- [Provided entries]
—————
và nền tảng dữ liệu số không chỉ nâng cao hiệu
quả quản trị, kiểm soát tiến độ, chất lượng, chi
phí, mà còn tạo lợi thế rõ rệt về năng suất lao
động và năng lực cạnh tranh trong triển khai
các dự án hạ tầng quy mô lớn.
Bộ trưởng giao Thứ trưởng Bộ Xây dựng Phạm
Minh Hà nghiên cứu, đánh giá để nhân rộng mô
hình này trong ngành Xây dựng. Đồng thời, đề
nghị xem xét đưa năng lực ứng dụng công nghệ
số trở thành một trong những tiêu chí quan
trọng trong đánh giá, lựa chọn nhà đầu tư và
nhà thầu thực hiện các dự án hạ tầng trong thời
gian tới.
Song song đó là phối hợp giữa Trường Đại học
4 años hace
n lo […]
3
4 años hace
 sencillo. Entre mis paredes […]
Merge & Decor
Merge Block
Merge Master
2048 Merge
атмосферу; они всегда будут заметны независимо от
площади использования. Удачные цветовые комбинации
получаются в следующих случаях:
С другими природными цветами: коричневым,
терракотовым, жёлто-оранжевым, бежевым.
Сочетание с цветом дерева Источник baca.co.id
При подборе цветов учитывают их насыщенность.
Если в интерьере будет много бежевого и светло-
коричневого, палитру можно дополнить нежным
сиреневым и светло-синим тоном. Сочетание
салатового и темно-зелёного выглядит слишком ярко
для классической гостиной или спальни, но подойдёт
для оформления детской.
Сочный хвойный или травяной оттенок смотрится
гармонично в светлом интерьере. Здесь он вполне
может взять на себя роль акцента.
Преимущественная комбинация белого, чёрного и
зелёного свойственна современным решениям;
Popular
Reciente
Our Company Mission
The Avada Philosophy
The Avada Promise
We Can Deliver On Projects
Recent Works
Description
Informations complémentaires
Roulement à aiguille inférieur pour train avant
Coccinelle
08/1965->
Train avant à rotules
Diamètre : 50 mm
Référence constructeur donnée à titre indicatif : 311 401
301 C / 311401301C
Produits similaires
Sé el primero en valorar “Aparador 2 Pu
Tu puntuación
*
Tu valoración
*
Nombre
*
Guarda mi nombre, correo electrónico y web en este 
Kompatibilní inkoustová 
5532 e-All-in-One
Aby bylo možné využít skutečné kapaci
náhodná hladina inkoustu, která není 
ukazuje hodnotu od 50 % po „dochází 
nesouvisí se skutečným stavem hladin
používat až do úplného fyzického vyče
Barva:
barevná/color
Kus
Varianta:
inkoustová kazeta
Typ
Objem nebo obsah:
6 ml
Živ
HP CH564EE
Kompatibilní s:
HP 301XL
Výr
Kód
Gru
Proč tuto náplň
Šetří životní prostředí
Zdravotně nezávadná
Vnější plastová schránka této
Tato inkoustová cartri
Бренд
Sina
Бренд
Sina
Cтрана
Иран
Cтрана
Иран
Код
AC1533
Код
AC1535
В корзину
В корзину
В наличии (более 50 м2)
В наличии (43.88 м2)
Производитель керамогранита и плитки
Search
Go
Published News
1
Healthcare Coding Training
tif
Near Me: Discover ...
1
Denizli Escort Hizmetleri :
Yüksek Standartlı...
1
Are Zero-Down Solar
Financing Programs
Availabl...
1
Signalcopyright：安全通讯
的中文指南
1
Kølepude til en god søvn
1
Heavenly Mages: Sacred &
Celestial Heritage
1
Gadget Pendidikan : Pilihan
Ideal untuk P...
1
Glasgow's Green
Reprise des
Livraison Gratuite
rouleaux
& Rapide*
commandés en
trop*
—————
- [Activity] In the listing above, how many lines hold the word "зелёного"? Give the number and nothing more.

- [Answer to this exercise] 2